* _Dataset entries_
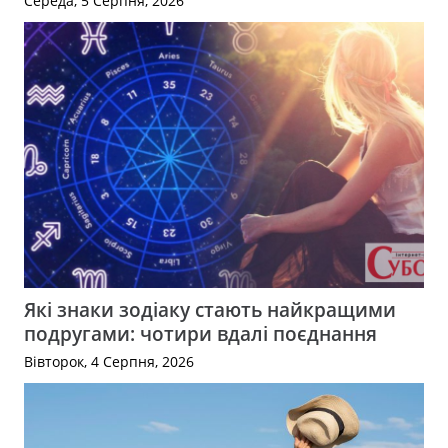
Середа, 5 Серпня, 2026
Які знаки зодіаку стають найкращими
подругами: чотири вдалі поєднання
Вівторок, 4 Серпня, 2026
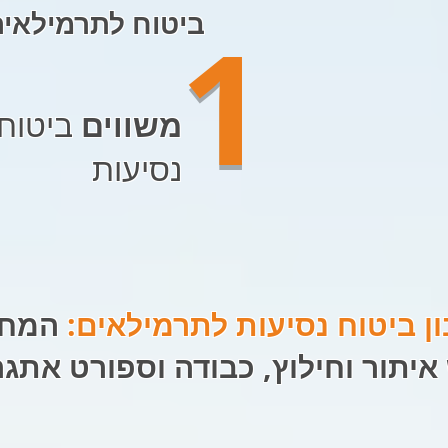
1
משווים
ביטוח
נסיעות
 ביטוח נסיעות לתרמילאים:
המחי
יתור וחילוץ, כבודה וספורט אתגר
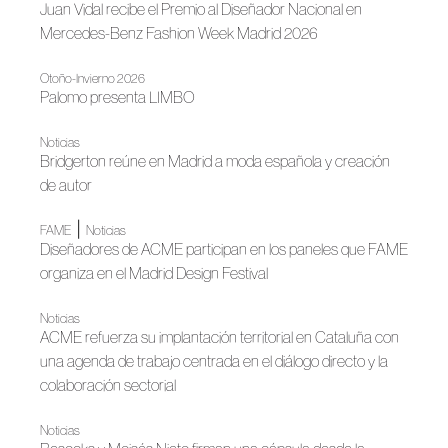
Juan Vidal recibe el Premio al Diseñador Nacional en
Mercedes-Benz Fashion Week Madrid 2026
Otoño-Invierno 2026
Palomo presenta LIMBO
Noticias
Bridgerton reúne en Madrid a moda española y creación
de autor
|
FAME
Noticias
Diseñadores de ACME participan en los paneles que FAME
organiza en el Madrid Design Festival
Noticias
ACME refuerza su implantación territorial en Cataluña con
una agenda de trabajo centrada en el diálogo directo y la
colaboración sectorial
Noticias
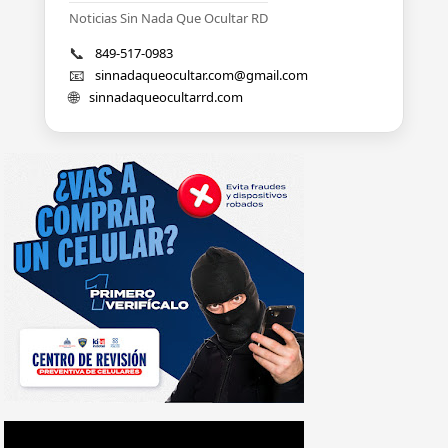
Noticias Sin Nada Que Ocultar RD
📞
849-517-0983
📧
sinnadaqueocultar.com@gmail.com
🌐
sinnadaqueocultarrd.com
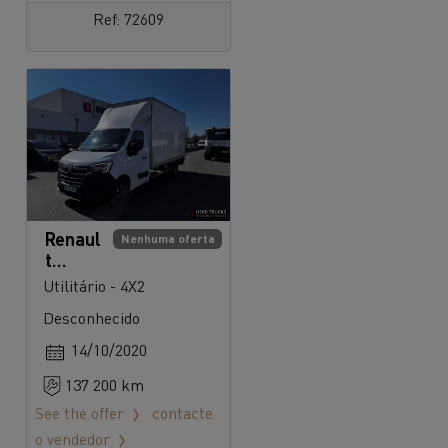
Ref: 72609
Renaul
Nenhuma oferta
t
Master
Utilitário - 4X2
145
Desconhecido
14/10/2020
137 200 km
See the offer
contacte
o vendedor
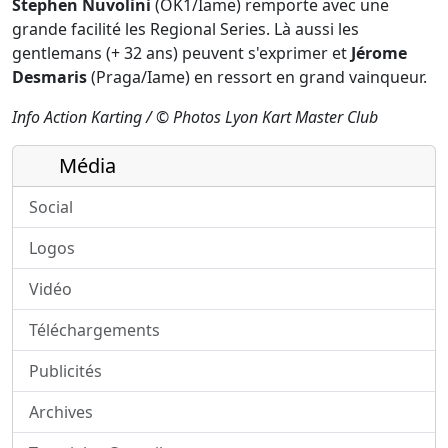
Stephen Nuvolini
(OK1/Iame) remporte avec une
grande facilité les Regional Series. Là aussi les
gentlemans (+ 32 ans) peuvent s'exprimer et
Jérome
Desmaris
(Praga/Iame) en ressort en grand vainqueur.
Info Action Karting / © Photos Lyon Kart Master Club
Média
Social
Logos
Vidéo
Téléchargements
Publicités
Archives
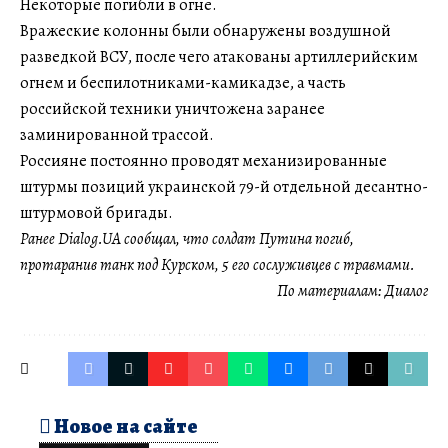
Некоторые погибли в огне.
Вражеские колонны были обнаружены воздушной
разведкой ВСУ, после чего атакованы артиллерийским
огнем и беспилотниками-камикадзе, а часть
российской техники уничтожена заранее
заминированной трассой.
Россияне постоянно проводят механизированные
штурмы позиций украинской 79-й отдельной десантно-
штурмовой бригады.
Ранее Dialog.UA сообщал, что солдат Путина погиб,
протаранив танк под Курском, 5 его сослуживцев с травмами.
По материалам:
Диалог
Новое на сайте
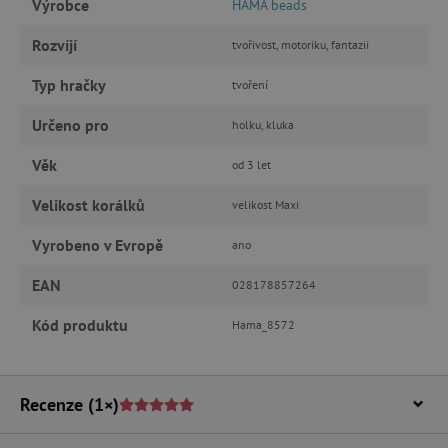
Výrobce
HAMA beads
FUNKČNÍ SOUBORY
Rozvíjí
tvořivost, motoriku, fantazii
Typ hračky
tvoření
Nezbytně nutné cookies
Určeno pro
holku, kluka
Analytické cookies
Marketingové cookies
Věk
od 3 let
Funkční soubory
Velikost korálků
velikost Maxi
Nezbytně nutné soubory cookie umožňují
základní funkce webových stránek, jako je
přihlášení uživatele a správa účtu. Webové
Vyrobeno v Evropě
ano
stránky nelze bez nezbytně nutných souborů
cookie správně používat.
EAN
028178857264
Provider
/
Název
Doména
Kód produktu
Hama_8572
__cf_bm
Cloudflare Inc.
.vimeo.com
Recenze
(1×)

* _Exercise requirements_
Transcribe the entries above word for word, but leave every picture out of your copy.

* _Written solution_
Середа, 5 Серпня, 2026
Які знаки зодіаку стають найкращими
подругами: чотири вдалі поєднання
Вівторок, 4 Серпня, 2026
1
משווים
ביטוח
נסיעות
 ביטוח נסיעות לתרמילאים:
המחי
יתור וחילוץ, כבודה וספורט אתגר
Juan Vidal recibe el Premio al Diseñador Nacional en
Mercedes-Benz Fashion Week Madrid 2026
Otoño-Invierno 2026
Palomo presenta LIMBO
Noticias
Bridgerton reúne en Madrid a moda española y creación
de autor
|
FAME
Noticias
Diseñadores de ACME participan en los paneles que FAME
organiza en el Madrid Design Festival
Noticias
ACME refuerza su implantación territorial en Cataluña con
una agenda de trabajo centrada en el diálogo directo y la
colaboración sectorial
Noticias
Noticias Sin Nada Que Ocultar RD
📞
849-517-0983
📧
sinnadaqueocultar.com@gmail.com
🌐
sinnadaqueocultarrd.com
Ref: 72609
Renaul
Nenhuma oferta
t
Master
Utilitário - 4X2
145
Desconhecido
14/10/2020
137 200 km
See the offer
contacte
o vendedor
Stephen Nuvolini
(OK1/Iame) remporte avec une
grande facilité les Regional Series. Là aussi les
gentlemans (+ 32 ans) peuvent s'exprimer et
Jérome
Desmaris
(Praga/Iame) en ressort en grand vainqueur.
Info Action Karting / © Photos Lyon Kart Master Club
Média
Social
Logos
Vidéo
Téléchargements
Publicités
Archives
Некоторые погибли в огне.
Вражеские колонны были обнаружены воздушной
разведкой ВСУ, после чего атакованы артиллерийским
огнем и беспилотниками-камикадзе, а часть
российской техники уничтожена заранее
заминированной трассой.
Россияне постоянно проводят механизированные
штурмы позиций украинской 79-й отдельной десантно-
штурмовой бригады.
Ранее Dialog.UA сообщал, что солдат Путина погиб,
протаранив танк под Курском, 5 его сослуживцев с травмами.
По материалам:
Диалог
Новое на сайте
Výrobce
HAMA beads
FUNKČNÍ SOUBORY
Rozvíjí
tvořivost, motoriku, fantazii
Typ hračky
tvoření
Nezbytně nutné cookies
Určeno pro
holku, kluka
Analytické cookies
Marketingové cookies
Věk
od 3 let
Funkční soubory
Velikost korálků
velikost Maxi
Nezbytně nutné soubory cookie umožňují
základní funkce webových stránek, jako je
přihlášení uživatele a správa účtu. Webové
Vyrobeno v Evropě
ano
stránky nelze bez nezbytně nutných souborů
cookie správně používat.
EAN
028178857264
Provider
/
Název
Doména
Kód produktu
Hama_8572
__cf_bm
Cloudflare Inc.
.vimeo.com
Recenze
(1×)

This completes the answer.